Here’s an example from a videotaped testimonial of the kind of claims the defendants used to get consumers on their team: “I’ve grossed over $12,000 last month alone. Everything gets better all the time. I’ve got a whole stack of orders over here to prove it. Right behind me, this laptop, I bought this to start my online business. Before that I never owned a computer, I never touched a computer.”
The pleadings includes details of other tactics the defendants used to recruit customers. According to the FTC, telemarketers pitched the coaching services as an exclusive one-on-one program of business know-how and specialized market research available only to a limited number of qualified people. Under the guise of screening to see if consumers “qualified,” telemarketers probed for their story – their financial status, personal hardships, or other circumstances the defendants referred to behind closed doors as the person’s “pains.” The defendants then used that information to tailor the sales pitch and to set the price where a prospect was likely to bite.
If consumers appeared interested, they were transferred to a “closer” who encouraged them to use their credit card to pay for the program as part of the OPM (“Other People’s Money”) strategy. In other words, put it on plastic, pay it back with the big bucks you’ll rake in from the program, and then pocket the profits. Once people signed up – the initial cost sometimes topped $10,000 – the FTC says the defendants blitzed them with pricey upsells.

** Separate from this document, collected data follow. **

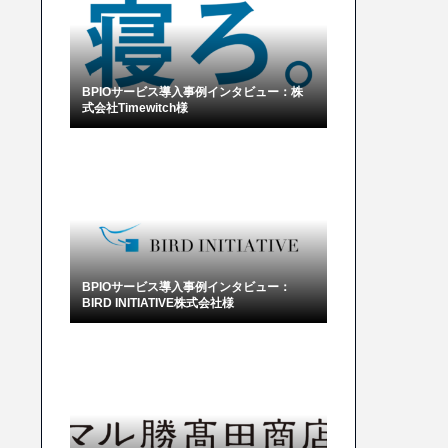
BPIOサービス導入事例インタビュー：株
式会社Timewitch様
BPIOサービス導入事例インタビュー：
BIRD INITIATIVE株式会社様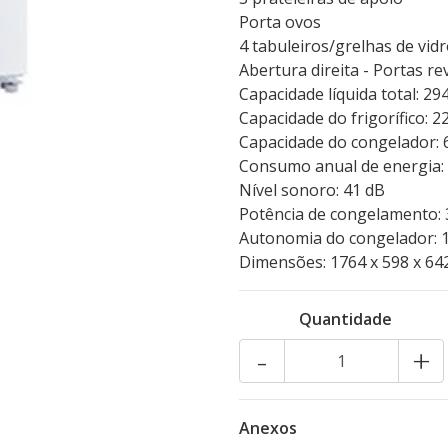
Porta ovos
4 tabuleiros/grelhas de vid
Abertura direita - Portas re
Capacidade líquida total: 294
Capacidade do frigorífico: 22
Capacidade do congelador: 69
Consumo anual de energia:
Nível sonoro: 41 dB
Potência de congelamento: 
Autonomia do congelador: 
Dimensões: 1764 x 598 x 642
Quantidade
-
+
Anexos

The FTC alleges in two separate complaints that Guidance, its predecessor Thrive Learning, and two of the sales floors – Discover and PLI – violated the FTC Act and the Telemarketing Sales Rule. According to the lawsuits, most people didn’t get the advertised services or the promised earnings. If anything, the only “coaching” they got was basic info about online auctions and PayPal accounts – pointers available for free on eBay. In fact, the FTC says that the overwhelming majority of people who bought the defendants’ business coaching services were never able to establish a business. In addition, the lawsuits charge the defendants with collecting consumers’ financial information under false pretenses. The complaint against the Thrive defendants also includes a credit card factoring charge.
To settle the case, the defendants have agreed to broad injunctive provisions and lifetime bans from business coaching or work-at-home opportunities, with narrow exemptions for certain lawful business activities. (Thrive will be banned from credit card factoring, too.) The orders include financial judgments which, based on the defendants’ financial condition, will be partially suspended after they turn over a total of $2.1 million in cash and assets worth as much as $300,000.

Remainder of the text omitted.